====== GIVEN ENTRIES ======

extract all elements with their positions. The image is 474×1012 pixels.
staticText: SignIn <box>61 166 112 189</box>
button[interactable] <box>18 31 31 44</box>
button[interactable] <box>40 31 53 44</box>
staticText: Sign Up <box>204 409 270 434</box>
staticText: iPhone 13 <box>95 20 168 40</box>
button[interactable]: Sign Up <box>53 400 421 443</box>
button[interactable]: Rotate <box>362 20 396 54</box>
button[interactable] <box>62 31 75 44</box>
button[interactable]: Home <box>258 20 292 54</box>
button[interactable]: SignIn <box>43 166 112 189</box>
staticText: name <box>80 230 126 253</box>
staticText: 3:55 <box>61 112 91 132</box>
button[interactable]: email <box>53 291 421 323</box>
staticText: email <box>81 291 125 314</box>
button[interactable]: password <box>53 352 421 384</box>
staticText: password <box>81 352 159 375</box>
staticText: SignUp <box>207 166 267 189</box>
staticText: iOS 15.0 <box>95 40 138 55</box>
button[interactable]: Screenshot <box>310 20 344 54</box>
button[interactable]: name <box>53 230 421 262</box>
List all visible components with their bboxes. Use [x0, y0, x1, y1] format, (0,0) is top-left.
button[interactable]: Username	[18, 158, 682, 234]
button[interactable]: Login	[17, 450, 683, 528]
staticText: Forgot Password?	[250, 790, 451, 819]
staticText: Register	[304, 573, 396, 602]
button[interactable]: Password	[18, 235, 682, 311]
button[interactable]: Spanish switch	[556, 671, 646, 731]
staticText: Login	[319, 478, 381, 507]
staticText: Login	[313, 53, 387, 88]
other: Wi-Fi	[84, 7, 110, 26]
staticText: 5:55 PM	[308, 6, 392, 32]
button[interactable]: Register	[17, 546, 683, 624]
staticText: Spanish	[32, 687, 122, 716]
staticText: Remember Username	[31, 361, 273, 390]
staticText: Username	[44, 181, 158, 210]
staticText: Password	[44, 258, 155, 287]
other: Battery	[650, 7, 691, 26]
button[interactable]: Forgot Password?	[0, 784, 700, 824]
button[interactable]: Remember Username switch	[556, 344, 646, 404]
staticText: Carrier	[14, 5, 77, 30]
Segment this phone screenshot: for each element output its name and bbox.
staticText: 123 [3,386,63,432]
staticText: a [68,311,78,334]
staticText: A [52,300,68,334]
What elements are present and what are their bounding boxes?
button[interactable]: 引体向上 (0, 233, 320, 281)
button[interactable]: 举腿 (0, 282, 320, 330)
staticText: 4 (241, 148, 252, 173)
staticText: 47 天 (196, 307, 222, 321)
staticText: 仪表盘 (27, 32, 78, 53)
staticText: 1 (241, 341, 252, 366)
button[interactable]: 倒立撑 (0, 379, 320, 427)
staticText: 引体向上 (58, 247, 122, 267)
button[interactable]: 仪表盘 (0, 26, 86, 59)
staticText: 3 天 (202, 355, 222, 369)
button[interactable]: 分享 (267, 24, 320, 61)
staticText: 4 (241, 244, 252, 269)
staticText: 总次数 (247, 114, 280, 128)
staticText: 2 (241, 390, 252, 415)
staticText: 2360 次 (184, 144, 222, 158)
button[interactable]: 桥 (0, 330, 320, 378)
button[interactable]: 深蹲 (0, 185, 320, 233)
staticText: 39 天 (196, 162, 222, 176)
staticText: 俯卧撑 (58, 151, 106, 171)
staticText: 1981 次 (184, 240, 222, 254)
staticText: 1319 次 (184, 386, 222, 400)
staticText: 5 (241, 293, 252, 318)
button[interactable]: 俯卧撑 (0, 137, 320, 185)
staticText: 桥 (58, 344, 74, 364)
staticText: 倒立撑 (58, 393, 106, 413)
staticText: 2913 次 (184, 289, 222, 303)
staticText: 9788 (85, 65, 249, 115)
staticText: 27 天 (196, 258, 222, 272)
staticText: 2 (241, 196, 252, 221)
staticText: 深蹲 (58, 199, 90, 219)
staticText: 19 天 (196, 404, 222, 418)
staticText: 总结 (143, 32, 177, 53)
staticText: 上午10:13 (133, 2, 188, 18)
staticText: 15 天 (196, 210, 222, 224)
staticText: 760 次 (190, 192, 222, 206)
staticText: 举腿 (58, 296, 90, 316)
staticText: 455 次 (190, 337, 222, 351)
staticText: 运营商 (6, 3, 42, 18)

======

__WHAT IS BEING ASKED__
How many lines in the records hold the string "other"? The number alone is the answer.

__SOLUTION FOR THIS EXERCISE__
2